Although aromatic amines are widely used as raw materials for dyes, some of them have been concerned about carcinogenicity in the urinary bladder. We examined early changes in histopathology and the formation of γ-H2AX, a biomarker of DNA damage, in the urinary bladder of rats to investigate the mechanisms of mucosal damage induced by monocyclic aromatic amines. 6-week-old male F344 rats were administered 0.4% or 0.8% o-toluidine, 0.3% or 1.0% o-anisidine, 0.4% 2,4-xylidine, 0.2% p-toluidine, or 0.6% aniline in the diet for 4 weeks. Animals were sequentially killed from day 2 to after 2 weeks of recovery, and histopathological and immunohistochemical analyses were performed.

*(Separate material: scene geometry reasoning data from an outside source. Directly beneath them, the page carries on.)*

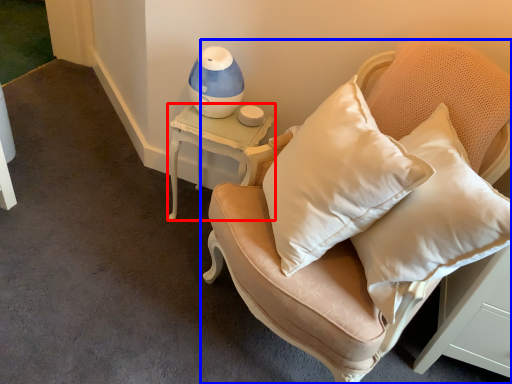 Question: Which of the following is the farthest to the observer, table (highlighted by a red box) or furniture (highlighted by a blue box)?

Choices:
 (A) table
 (B) furniture

Answer: (A) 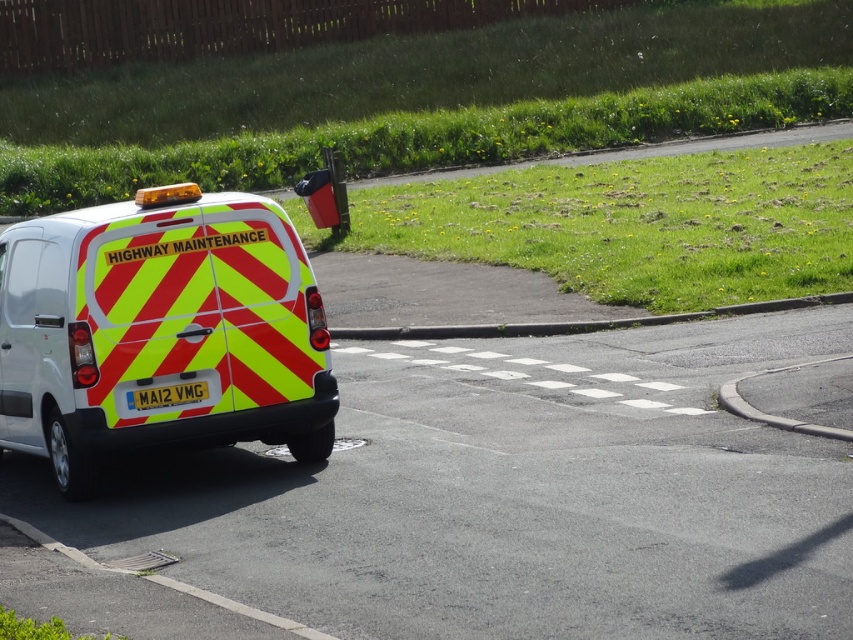 Question: Which object appears farthest from the camera in this image?

Choices:
 (A) yellow reflective plate at rear
 (B) reflective yellow and red van at left

Answer: (A)

Question: Is reflective yellow and red van at left to the right of yellow reflective plate at rear from the viewer's perspective?

Choices:
 (A) no
 (B) yes

Answer: (A)

Question: Which point is farther from the camera taking this photo?

Choices:
 (A) [x=155, y=404]
 (B) [x=38, y=246]

Answer: (B)

Question: Can you confirm if reflective yellow and red van at left is positioned below yellow reflective plate at rear?

Choices:
 (A) no
 (B) yes

Answer: (A)

Question: Can you confirm if reflective yellow and red van at left is bigger than yellow reflective plate at rear?

Choices:
 (A) no
 (B) yes

Answer: (B) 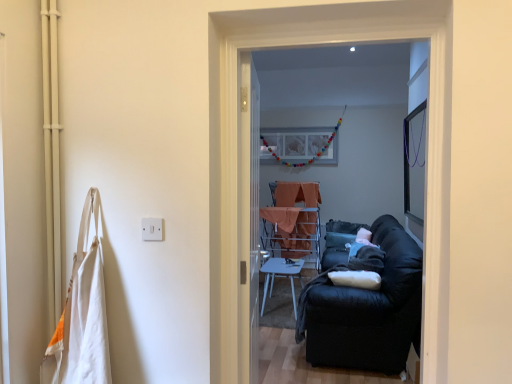 Question: Considering the relative sizes of matte white picture frame at center and white cotton bag at left in the image provided, is matte white picture frame at center thinner than white cotton bag at left?

Choices:
 (A) yes
 (B) no

Answer: (A)

Question: Can you confirm if matte white picture frame at center is shorter than white cotton bag at left?

Choices:
 (A) yes
 (B) no

Answer: (A)

Question: Is matte white picture frame at center looking in the opposite direction of white cotton bag at left?

Choices:
 (A) yes
 (B) no

Answer: (B)

Question: Is matte white picture frame at center oriented towards white cotton bag at left?

Choices:
 (A) no
 (B) yes

Answer: (B)

Question: From the image's perspective, would you say matte white picture frame at center is shown under white cotton bag at left?

Choices:
 (A) yes
 (B) no

Answer: (B)

Question: Is matte white picture frame at center to the left of white cotton bag at left from the viewer's perspective?

Choices:
 (A) yes
 (B) no

Answer: (B)

Question: Can you confirm if clear glass screen door at center, acting as the second screen door starting from the front, is thinner than black fabric screen door at center, acting as the first screen door starting from the front?

Choices:
 (A) yes
 (B) no

Answer: (A)

Question: Can black fabric screen door at center, acting as the second screen door starting from the back, be found inside clear glass screen door at center, the first screen door from the back?

Choices:
 (A) yes
 (B) no

Answer: (B)

Question: Is clear glass screen door at center, the first screen door from the back, with black fabric screen door at center, acting as the first screen door starting from the front?

Choices:
 (A) yes
 (B) no

Answer: (B)

Question: Can you confirm if clear glass screen door at center, the first screen door from the back, is bigger than black fabric screen door at center, acting as the second screen door starting from the back?

Choices:
 (A) no
 (B) yes

Answer: (B)

Question: Considering the relative sizes of clear glass screen door at center, the first screen door from the back, and black fabric screen door at center, acting as the first screen door starting from the front, in the image provided, is clear glass screen door at center, the first screen door from the back, wider than black fabric screen door at center, acting as the first screen door starting from the front,?

Choices:
 (A) no
 (B) yes

Answer: (A)

Question: Does clear glass screen door at center, acting as the second screen door starting from the front, have a greater height compared to black fabric screen door at center, acting as the first screen door starting from the front?

Choices:
 (A) no
 (B) yes

Answer: (B)

Question: Is black fabric couch at right bigger than white glossy table at center?

Choices:
 (A) yes
 (B) no

Answer: (A) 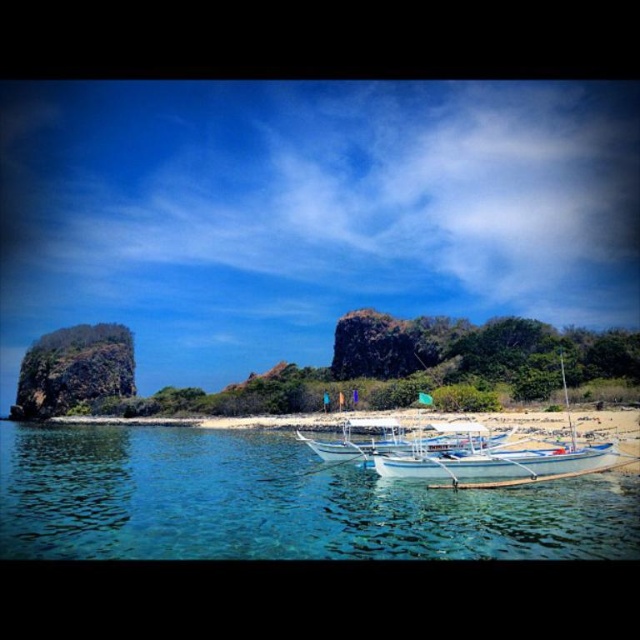 Who is lower down, clear blue water at lower center or white wooden boat at center?

clear blue water at lower center

Can you confirm if clear blue water at lower center is positioned above white wooden boat at center?

No, clear blue water at lower center is not above white wooden boat at center.

Who is more distant from viewer, [275,444] or [588,465]?

The point [275,444] is behind.

Identify the location of clear blue water at lower center. (275, 502). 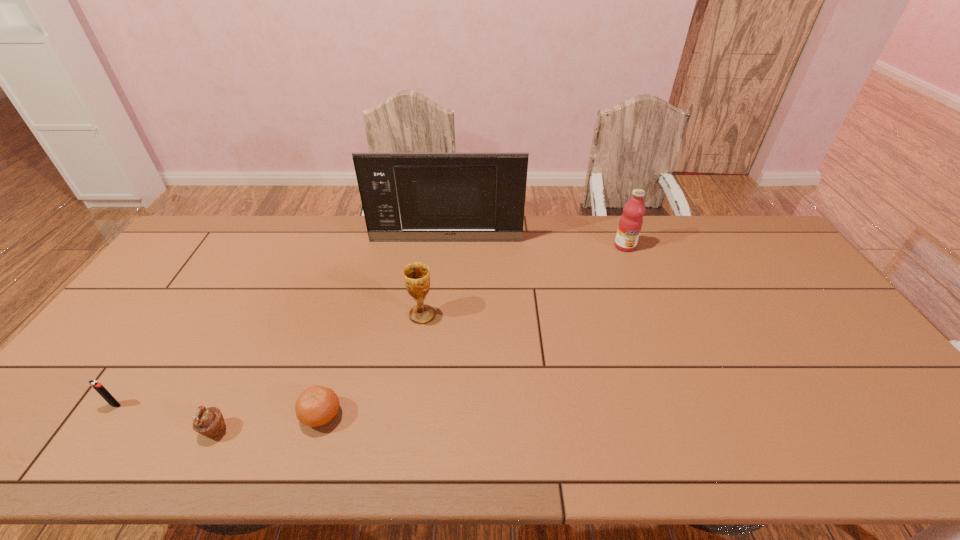 Find the location of a particular element. The width and height of the screenshot is (960, 540). vacant region between the tallest object and the muffin is located at coordinates (330, 335).

At what (x,y) coordinates should I click in order to perform the action: click on object that stands as the fifth closest to the leftmost object. Please return your answer as a coordinate pair (x, y). This screenshot has width=960, height=540. Looking at the image, I should click on (631, 221).

At what (x,y) coordinates should I click in order to perform the action: click on object that is the third closest to the chalice. Please return your answer as a coordinate pair (x, y). Looking at the image, I should click on (209, 422). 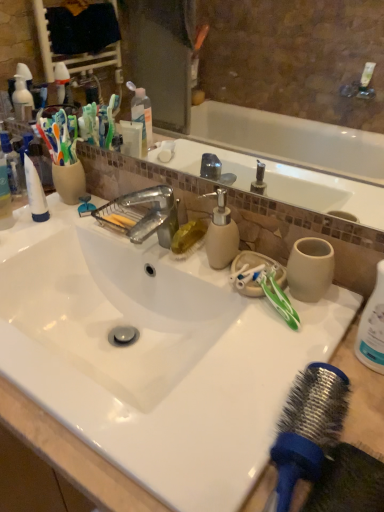 Question: From a real-world perspective, is beige matte soap dispenser at center beneath glossy ceramic mirror at upper center?

Choices:
 (A) yes
 (B) no

Answer: (A)

Question: Can we say beige matte soap dispenser at center lies outside glossy ceramic mirror at upper center?

Choices:
 (A) yes
 (B) no

Answer: (A)

Question: Is beige matte soap dispenser at center smaller than glossy ceramic mirror at upper center?

Choices:
 (A) no
 (B) yes

Answer: (B)

Question: Considering the relative positions of beige matte soap dispenser at center and glossy ceramic mirror at upper center in the image provided, is beige matte soap dispenser at center behind glossy ceramic mirror at upper center?

Choices:
 (A) yes
 (B) no

Answer: (A)

Question: Is beige matte soap dispenser at center thinner than glossy ceramic mirror at upper center?

Choices:
 (A) no
 (B) yes

Answer: (A)

Question: Is beige matte soap dispenser at center taller than glossy ceramic mirror at upper center?

Choices:
 (A) yes
 (B) no

Answer: (B)

Question: Is beige matte soap dispenser at center thinner than white glossy sink at center?

Choices:
 (A) yes
 (B) no

Answer: (A)

Question: From a real-world perspective, does beige matte soap dispenser at center sit lower than white glossy sink at center?

Choices:
 (A) no
 (B) yes

Answer: (A)

Question: Is beige matte soap dispenser at center bigger than white glossy sink at center?

Choices:
 (A) yes
 (B) no

Answer: (B)

Question: Does beige matte soap dispenser at center appear on the left side of white glossy sink at center?

Choices:
 (A) no
 (B) yes

Answer: (A)

Question: From the image's perspective, is beige matte soap dispenser at center above white glossy sink at center?

Choices:
 (A) yes
 (B) no

Answer: (A)

Question: Does beige matte soap dispenser at center come in front of white glossy sink at center?

Choices:
 (A) yes
 (B) no

Answer: (B)

Question: Considering the relative sizes of blue rubber hair brush at lower right and beige matte soap dispenser at center in the image provided, is blue rubber hair brush at lower right shorter than beige matte soap dispenser at center?

Choices:
 (A) yes
 (B) no

Answer: (A) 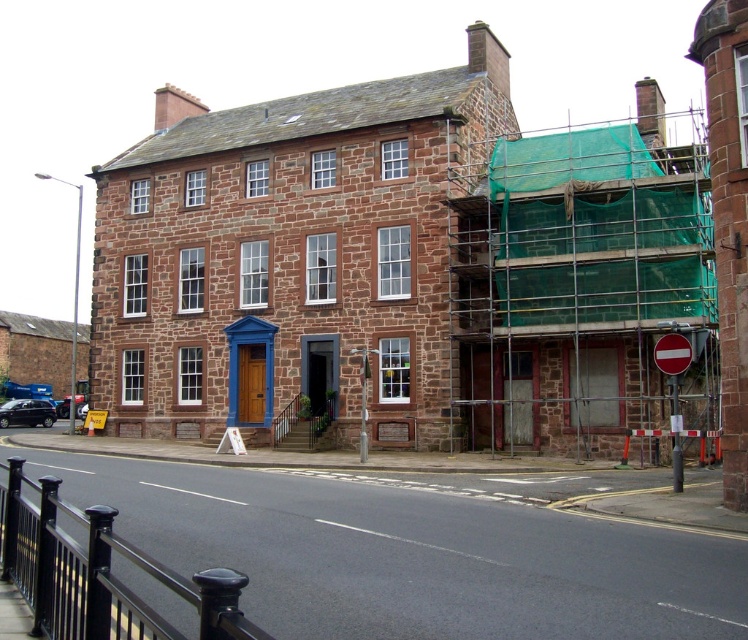 Is green mesh scaffolding at right below red glossy stop sign at center right?

No, green mesh scaffolding at right is not below red glossy stop sign at center right.

Is green mesh scaffolding at right above red glossy stop sign at center right?

Correct, green mesh scaffolding at right is located above red glossy stop sign at center right.

The width and height of the screenshot is (748, 640). I want to click on green mesh scaffolding at right, so click(x=579, y=284).

Does red plastic sign at lower right have a greater width compared to red glossy stop sign at center right?

No.

Between point (678, 476) and point (669, 374), which one is positioned in front?

Positioned in front is point (669, 374).

Does point (675, 368) lie in front of point (683, 342)?

Yes, point (675, 368) is closer to viewer.

This screenshot has width=748, height=640. Find the location of `red plastic sign at lower right`. red plastic sign at lower right is located at coordinates (674, 390).

Which of these two, green mesh scaffolding at right or red plastic sign at lower right, stands taller?

Standing taller between the two is green mesh scaffolding at right.

Is green mesh scaffolding at right taller than red plastic sign at lower right?

Yes, green mesh scaffolding at right is taller than red plastic sign at lower right.

Who is more forward, (598, 227) or (690, 355)?

Point (690, 355) is in front.

At what (x,y) coordinates should I click in order to perform the action: click on green mesh scaffolding at right. Please return your answer as a coordinate pair (x, y). The height and width of the screenshot is (640, 748). Looking at the image, I should click on click(x=579, y=284). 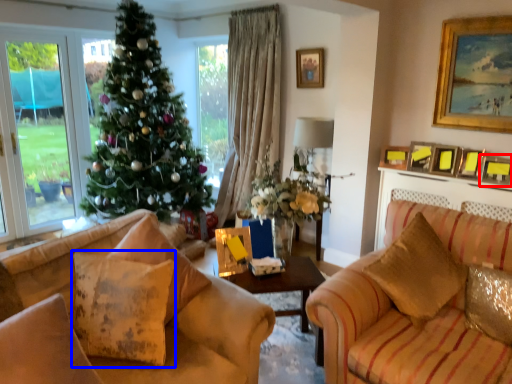 Question: Among these objects, which one is nearest to the camera, picture frame (highlighted by a red box) or pillow (highlighted by a blue box)?

Choices:
 (A) picture frame
 (B) pillow

Answer: (B) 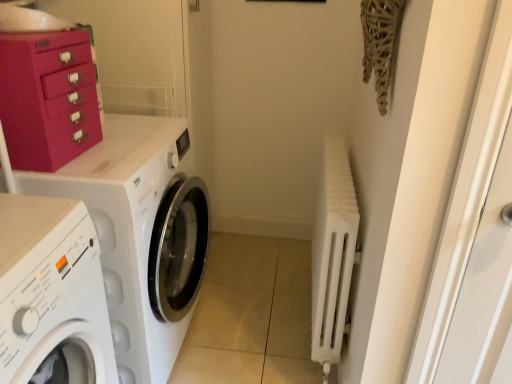 Question: Can you confirm if white matte washing machine at left, the 2th washing machine viewed from the back, is wider than white matte radiator at right?

Choices:
 (A) no
 (B) yes

Answer: (B)

Question: Is white matte washing machine at left, the 2th washing machine viewed from the back, surrounding white matte radiator at right?

Choices:
 (A) yes
 (B) no

Answer: (B)

Question: Is white matte washing machine at left, which is the 1th washing machine in front-to-back order, behind white matte radiator at right?

Choices:
 (A) yes
 (B) no

Answer: (B)

Question: Does white matte washing machine at left, which is the 1th washing machine in front-to-back order, have a lesser width compared to white matte radiator at right?

Choices:
 (A) no
 (B) yes

Answer: (A)

Question: Considering the relative sizes of white matte washing machine at left, which is the 1th washing machine in front-to-back order, and white matte radiator at right in the image provided, is white matte washing machine at left, which is the 1th washing machine in front-to-back order, bigger than white matte radiator at right?

Choices:
 (A) yes
 (B) no

Answer: (A)

Question: Considering the relative positions of white matte washing machine at left, the 2th washing machine viewed from the back, and white matte radiator at right in the image provided, is white matte washing machine at left, the 2th washing machine viewed from the back, to the right of white matte radiator at right from the viewer's perspective?

Choices:
 (A) no
 (B) yes

Answer: (A)

Question: Is the depth of white matte radiator at right greater than that of white glossy washing machine at left, the 1th washing machine from the back?

Choices:
 (A) yes
 (B) no

Answer: (A)

Question: Can you confirm if white matte radiator at right is shorter than white glossy washing machine at left, the 1th washing machine from the back?

Choices:
 (A) yes
 (B) no

Answer: (A)

Question: Considering the relative sizes of white matte radiator at right and white glossy washing machine at left, the 1th washing machine from the back, in the image provided, is white matte radiator at right wider than white glossy washing machine at left, the 1th washing machine from the back,?

Choices:
 (A) yes
 (B) no

Answer: (B)

Question: From a real-world perspective, does white matte radiator at right stand above white glossy washing machine at left, the 1th washing machine from the back?

Choices:
 (A) yes
 (B) no

Answer: (B)

Question: Is white matte radiator at right to the right of white glossy washing machine at left, the 1th washing machine from the back, from the viewer's perspective?

Choices:
 (A) no
 (B) yes

Answer: (B)

Question: Is white matte radiator at right smaller than white glossy washing machine at left, acting as the 2th washing machine starting from the front?

Choices:
 (A) no
 (B) yes

Answer: (B)

Question: Is white glossy washing machine at left, acting as the 2th washing machine starting from the front, smaller than white matte washing machine at left, which is the 1th washing machine in front-to-back order?

Choices:
 (A) yes
 (B) no

Answer: (B)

In the 0.8% o-toluidine group, there was sequential progression of bladder lesions, characterized by edematous changes and intramucosal hemorrhage at day 2 and formation of granulation tissue with mononuclear cell infiltration at week 1, followed by diffuse hyperplasia at weeks 2 and 4. In the 1.0% o-anisidine group, simple hyperplasia only with slight inflammation was detected from week 1. Whereas γ-H2AX-positive bladder epithelial cells in the 1.0% o-anisidine group were significantly increased in a time-dependent manner, transient increases in γ-H2AX-positive cells were detected at day 2 and week 1 in the 0.8% o-toluidine group. No apparent bladder lesions or increases in γ-H2AX formation were observed in any other groups. These results revealed different mechanisms of bladder mucosal damage associated with o-toluidine and o-anisidine. Moreover, immunohistochemical analysis for γ-H2AX suggested that both compounds may induce DNA damage in epithelial cells, mainly basal cells, of the bladder mucosa.